'''
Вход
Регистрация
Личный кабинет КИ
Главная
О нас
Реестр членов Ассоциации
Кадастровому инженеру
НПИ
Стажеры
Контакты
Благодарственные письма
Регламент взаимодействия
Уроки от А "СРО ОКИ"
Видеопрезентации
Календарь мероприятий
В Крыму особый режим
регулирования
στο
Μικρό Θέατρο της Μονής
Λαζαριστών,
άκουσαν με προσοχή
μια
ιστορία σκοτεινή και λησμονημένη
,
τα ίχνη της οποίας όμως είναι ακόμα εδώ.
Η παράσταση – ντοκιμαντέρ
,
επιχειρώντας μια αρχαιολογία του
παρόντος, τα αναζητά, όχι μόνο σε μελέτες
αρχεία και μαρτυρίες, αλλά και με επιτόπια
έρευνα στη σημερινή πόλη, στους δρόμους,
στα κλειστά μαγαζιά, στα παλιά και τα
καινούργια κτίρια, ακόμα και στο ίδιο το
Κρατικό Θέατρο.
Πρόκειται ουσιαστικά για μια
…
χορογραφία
'''
'''
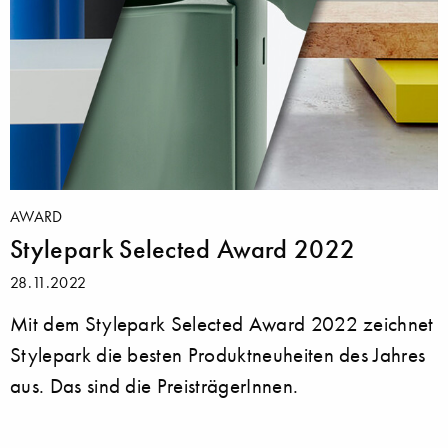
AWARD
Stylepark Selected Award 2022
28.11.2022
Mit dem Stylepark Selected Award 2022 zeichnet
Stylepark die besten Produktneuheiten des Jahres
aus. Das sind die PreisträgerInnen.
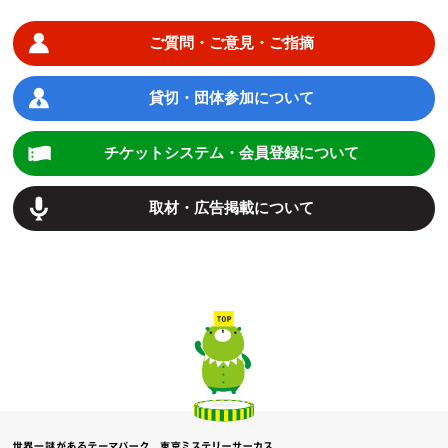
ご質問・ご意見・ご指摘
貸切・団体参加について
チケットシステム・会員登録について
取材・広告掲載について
'''
TASK OBJECTIVE
Within the records above, count the lines that include the string "Θέατρο"; state the number and nothing else.

SOLUTION TO THE EXERCISE
2